Task objective:
Keep the wording of every entry intact in your copy, and omit the pictures.

(Saved entries)
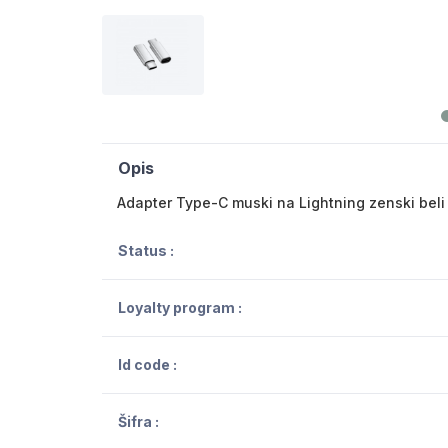
Opis
Adapter Type-C muski na Lightning zenski beli
Status :
Loyalty program :
Id code :
Šifra :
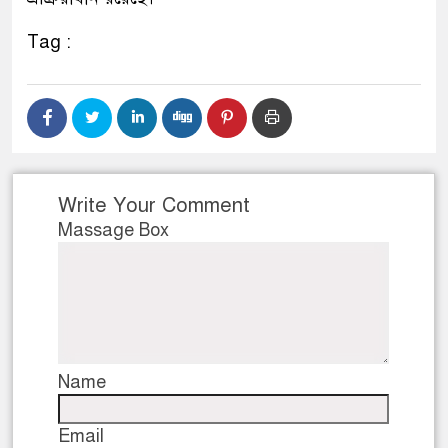
Tag :
Write Your Comment
Massage Box
Name
Email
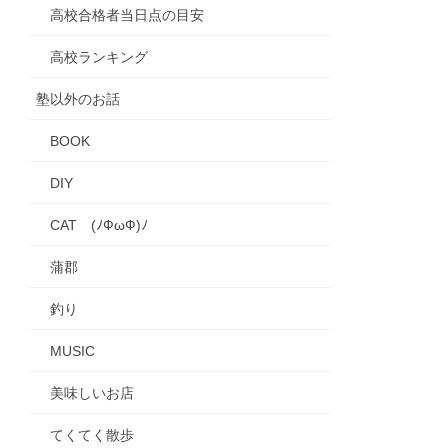
高校合格者当日点の目安
高校ランキング
塾以外のお話
BOOK
DIY
CAT (ﾉФωФ)ﾉ
蒲郡
釣り
MUSIC
美味しいお店
てくてく散歩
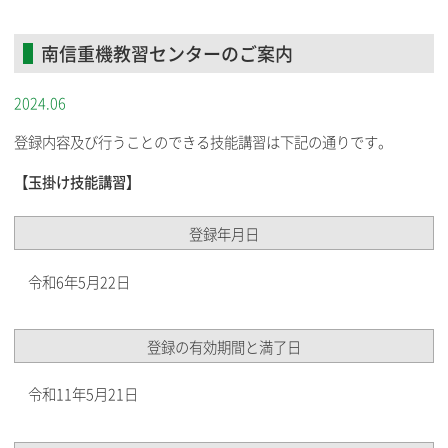
南信重機教習センターのご案内
2024.06
登録内容及び行うことのできる技能講習は下記の通りです。
【玉掛け技能講習】
登録年月日
令和6年5月22日
登録の有効期間と満了日
令和11年5月21日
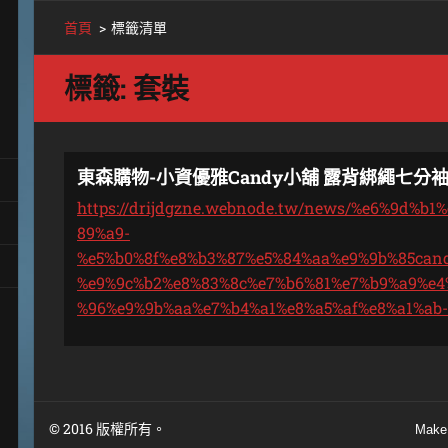
首頁
>
標籤清單
標籤: 套裝
東森購物-小資優雅Candy小舖 露背綁繩七分袖
https://drijdgzne.webnode.tw/news/%e6%9d%b
89%a9-
%e5%b0%8f%e8%b3%87%e5%84%aa%e9%9b%85can
%e9%9c%b2%e8%83%8c%e7%b6%81%e7%b9%a9%e4
%96%e9%9b%aa%e7%b4%a1%e8%a5%af%e8%a1%ab
© 2016 版權所有。
Make 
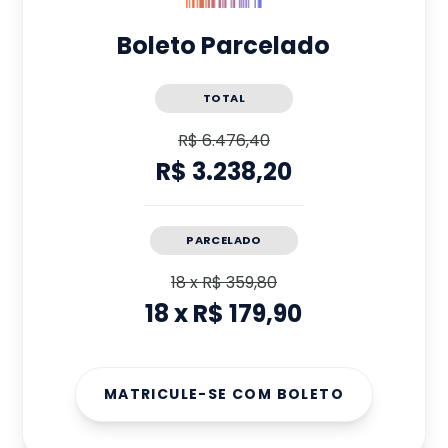
Boleto Parcelado
TOTAL
R$ 6.476,40
R$ 3.238,20
PARCELADO
18
x
R$ 359,80
18
x
R$ 179,90
MATRICULE-SE COM BOLETO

Result:
Opis
Adapter Type-C muski na Lightning zenski beli
Status :
Loyalty program :
Id code :
Šifra :
Tag :
Write Your Comment
Massage Box
Name
Email
高校合格者当日点の目安
高校ランキング
塾以外のお話
BOOK
DIY
CAT (ﾉФωФ)ﾉ
蒲郡
釣り
MUSIC
美味しいお店
てくてく散歩
南信重機教習センターのご案内
2024.06
登録内容及び行うことのできる技能講習は下記の通りです。
【玉掛け技能講習】
登録年月日
令和6年5月22日
登録の有効期間と満了日
令和11年5月21日
首頁
>
標籤清單
標籤: 套裝
東森購物-小資優雅Candy小舖 露背綁繩七分袖
https://drijdgzne.webnode.tw/news/%e6%9d%b
89%a9-
%e5%b0%8f%e8%b3%87%e5%84%aa%e9%9b%85can
%e9%9c%b2%e8%83%8c%e7%b6%81%e7%b9%a9%e4
%96%e9%9b%aa%e7%b4%a1%e8%a5%af%e8%a1%ab
© 2016 版權所有。
Make 
Boleto Parcelado
TOTAL
R$ 6.476,40
R$ 3.238,20
PARCELADO
18
x
R$ 359,80
18
x
R$ 179,90
MATRICULE-SE COM BOLETO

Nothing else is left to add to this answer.